Going through all the entrants for the 17th annual Independent Games Festival this year got me thinking: This is the fourth year I’ve done this and some of these games I’ve seen every year while others I’ve lost track of. So I went back to my bookmarks archive and quickly checked in with some of my top picks. I’ll do a separate post this week for each year I’ve been at this so let’s start at the start, IGF 2012.
Causality Flux – Their homepage has never expanded beyond some placeholder imagery surrounding the same trailer they submitted to the IGF. It’s one of those games that looked promising but probably isn’t going to resurface. This happens a lot and it’s the No.1 pitfall of going through all these IGF games.
Crabiton – After launching on iOS in 2011 and being one of the last iPad games I was interested in, Two Lives Left are now bringing the space munching game to Kinect for Xbox One. With Kinect able to track fingers in a very crab-like manner it seems a perfect fit.
Crystalides – One of the games I was most excited about started out in 2011 as a Java-powered cellphone game. Since then the project has been retired with the universe and some of the gameplay I loved retooled into C-Wars. It’s been Greenlit for Steam and continues development after a Kickstarter fully funded it in 2013.
Fader – One of the first “controlling different stuff on two halves of a screen” games I ever saw and it’s still not out. The combination of art style and music are why I’m still holding out for Fader. The latest from developer Chris Makris’ twitter is “I move like molasses”. Glad to know it’s still in the works.
Leshy – I’ve played a lot of “rolling ball puzzle/platformers” over the years so if you see one in these lists you know it’s something special. While an expanding and contracting ball doesn’t sound like much the developers nailed the sense of scale even in this short demo and it blew my mind. I’ve followed up with some of the team because I think about Leshy a lot but unfortunately the project never went any farther. Shame, but at least we can still play the demo and dream!
Nitronic Rush – That other DigiPen game I just mentioned, it’s as close to San Francisco Rush as we’re going to get. Much of the team has gone on to make Distance which looks similar but, to me, feels even more about survival than the classic Rush vibe Nitronic held to. Both are fabulous in my book though.
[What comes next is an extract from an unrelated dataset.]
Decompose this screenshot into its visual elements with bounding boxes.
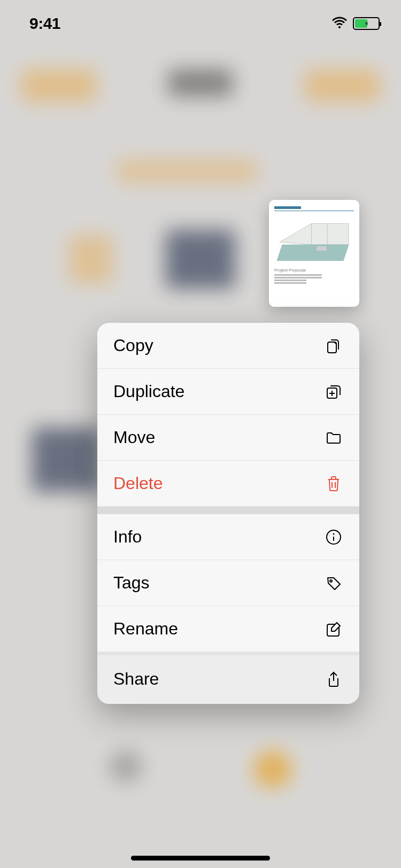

Nous – Another DigiPen team game like Leshy and Nitronic Rush, Nous was a great 4th-wall-breaking twin-stick “shooter” with some great moments. Brett Cutler, Nous’ designer, is now at 17-BIT working on Galak-Z which makes perfect sense from what I’ve seen of it and Nous.
Project Zomboid – The game has come on by huge leaps since 2011 but it continues to be an Early Access affair. Once it’s content is certified “Released” I’ll jump back in but since my first blush with the game I’ve put it anxiously on hold.
Proteus – The visual wonderland of Proteus wowed a lot of us in 2013. It’s continued making the indie hop from platform to platform. Ed Key, one half of the game’s creators, continues to blow up my twitter while simultaneously exploring the U.K.’s outback. The lucky bastard.
Red Rogue – Possibly the web-based game I’ve spent the most time with. At a moment when all I wanted were roguelikes, here comes an adorable, side-scroller with mysterious loot, adorable (but gory) animations and a fantastic, muted color palette.
Treasure Adventure Game – This was one of the first times I’d heard a 2D game referred to as featuring an open world and it captivated me. Turns out what they meant to say was it’s ‘just like Metroid’. The soundtrack has persisted much longer as a personal favorite though. And much like Spelunky, the pixelart original has been redrawn “as originally envisioned” and is working its way towards a full, expanded release as Treasure Adventure World.